ANGER IN PERSPECTIVE
ANGER IN PERSPECTIVE
Anger in current America appears to have transitioned from something felt to something expressed, perhaps the release of a population-wide id. Provocations predate recorded history, maybe beginning with losing a spear to a mammoth that got equally angry and charged that hungry human. Belligerence in some of its forms may be a useful part of evolutionary biology. That adrenally mediated flight or fight response often emerges as fight. Our religions and political structures know which buttons to push to create rebellion, conquests, castes, and to play hope against hopelessness as anger-driven motivations to take action.
In our decade, when public expression of anger has expanded, real threats seem few by historical standards. We are not about to be invaded, our utilities and health needs have never been more reliable. Yet perceptions of scarcity and injustice, whether major or trivial, still push those buttons. Our ready platforms of communications have given everyone an audience. The most heartbreaking nebbish with little going his way uses that chance to shout risk-free, which he or she regularly does, as long as it remains risk-free.
Of the conceptual provocations, a sense of slavery rises to the top. We correctly feel defenseless against our employers, our health insurers, the machers at our places of worship, those in the political cliques that we cannot penetrate. Expressing rage or fury doesn’t really change that but it offers something for that newly released epinephrine, cortisol, and for some of us testosterone, to do. We have futility to deal with, that cashier who cannot make change correctly when you give the extra 7 cents to avoid getting coins in return, your kid’s teacher who programmed her phone to speed-dial her complaints about him to you, or the gas pump that doesn’t acknowledge your credit card. Those rarely merit fury or rage but still generate a hostile comment the next time you feel like tweeting something. Feeling manipulated or leveraged intrudes without recourse other than expression.
What tears off my mask of pleasantness? Witnessing or learning of a subservient individual being trampled gets a response, usually measured, not fury but not silent acceptance either. Taking great pains to achieve professional accomplishment, I do not respond amiably to others less capable trotting out their titles. Sarcasm works better than rage.

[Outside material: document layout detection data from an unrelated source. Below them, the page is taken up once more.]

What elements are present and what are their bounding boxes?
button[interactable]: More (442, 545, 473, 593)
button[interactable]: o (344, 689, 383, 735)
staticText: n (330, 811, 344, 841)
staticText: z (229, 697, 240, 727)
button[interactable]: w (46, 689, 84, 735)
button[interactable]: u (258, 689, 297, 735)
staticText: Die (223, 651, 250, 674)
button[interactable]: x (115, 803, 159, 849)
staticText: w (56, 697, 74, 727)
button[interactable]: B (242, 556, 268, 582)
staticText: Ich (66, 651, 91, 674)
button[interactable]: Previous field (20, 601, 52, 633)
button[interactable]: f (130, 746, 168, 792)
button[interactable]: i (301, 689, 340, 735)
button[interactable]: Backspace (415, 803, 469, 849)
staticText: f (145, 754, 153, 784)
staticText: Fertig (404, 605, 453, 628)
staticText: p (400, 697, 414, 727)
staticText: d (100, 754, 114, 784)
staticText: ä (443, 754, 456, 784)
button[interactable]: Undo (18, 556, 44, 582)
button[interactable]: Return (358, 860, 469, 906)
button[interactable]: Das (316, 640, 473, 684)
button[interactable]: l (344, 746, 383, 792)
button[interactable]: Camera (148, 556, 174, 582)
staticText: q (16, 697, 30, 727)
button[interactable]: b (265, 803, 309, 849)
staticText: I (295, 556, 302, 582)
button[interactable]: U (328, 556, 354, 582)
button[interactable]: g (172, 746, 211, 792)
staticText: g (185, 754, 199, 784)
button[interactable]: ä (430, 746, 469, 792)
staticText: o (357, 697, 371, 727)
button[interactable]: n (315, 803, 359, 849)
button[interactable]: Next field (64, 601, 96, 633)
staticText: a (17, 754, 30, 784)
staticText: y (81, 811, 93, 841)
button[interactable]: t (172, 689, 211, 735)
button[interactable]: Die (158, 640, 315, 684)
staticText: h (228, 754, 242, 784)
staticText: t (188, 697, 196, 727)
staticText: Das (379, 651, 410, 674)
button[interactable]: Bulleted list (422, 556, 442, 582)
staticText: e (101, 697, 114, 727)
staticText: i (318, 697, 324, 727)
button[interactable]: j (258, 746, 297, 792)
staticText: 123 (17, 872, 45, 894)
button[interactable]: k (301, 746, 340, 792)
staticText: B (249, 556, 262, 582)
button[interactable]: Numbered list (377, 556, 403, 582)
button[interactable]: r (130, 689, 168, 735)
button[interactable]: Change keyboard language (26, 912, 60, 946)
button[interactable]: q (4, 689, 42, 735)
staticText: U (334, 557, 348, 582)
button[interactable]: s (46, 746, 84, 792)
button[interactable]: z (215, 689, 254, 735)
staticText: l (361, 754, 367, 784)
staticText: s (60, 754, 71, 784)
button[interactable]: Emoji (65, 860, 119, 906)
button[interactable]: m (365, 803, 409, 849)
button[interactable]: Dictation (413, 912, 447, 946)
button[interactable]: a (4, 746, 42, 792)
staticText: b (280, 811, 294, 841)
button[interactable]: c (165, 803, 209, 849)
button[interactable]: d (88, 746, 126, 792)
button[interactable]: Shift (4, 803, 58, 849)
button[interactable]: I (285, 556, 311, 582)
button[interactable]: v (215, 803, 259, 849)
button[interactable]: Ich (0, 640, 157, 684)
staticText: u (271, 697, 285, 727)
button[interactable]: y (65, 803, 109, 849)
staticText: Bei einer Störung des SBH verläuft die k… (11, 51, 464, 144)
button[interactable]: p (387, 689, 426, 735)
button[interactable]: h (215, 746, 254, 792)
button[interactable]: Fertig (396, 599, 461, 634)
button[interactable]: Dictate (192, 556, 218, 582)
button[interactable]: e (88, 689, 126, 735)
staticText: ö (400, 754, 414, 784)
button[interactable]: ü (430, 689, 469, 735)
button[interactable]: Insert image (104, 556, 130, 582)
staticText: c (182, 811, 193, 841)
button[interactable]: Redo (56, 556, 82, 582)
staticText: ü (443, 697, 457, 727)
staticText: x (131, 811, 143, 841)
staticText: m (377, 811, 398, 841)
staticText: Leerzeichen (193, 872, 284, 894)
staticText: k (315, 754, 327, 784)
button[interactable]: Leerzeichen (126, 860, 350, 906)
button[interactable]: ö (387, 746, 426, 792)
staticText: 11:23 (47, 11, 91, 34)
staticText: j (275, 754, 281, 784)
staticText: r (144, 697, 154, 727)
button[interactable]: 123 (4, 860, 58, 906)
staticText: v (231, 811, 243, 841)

Where does America’s hostility index trend? It has always cycled and probably will again. In every age there have been opportunists stoking public fury from Yellow Journalism of another era to demagogues through history. We seem at a crest, maybe even a justified crest. But what goes up, must come down. Our workplaces have become our centers of engagement. Public hostility violates the corporate environment. As we ingrained in that culture, and our postings get more scrutinized, the public expression of anger should ease off, even if the provocations stay constant.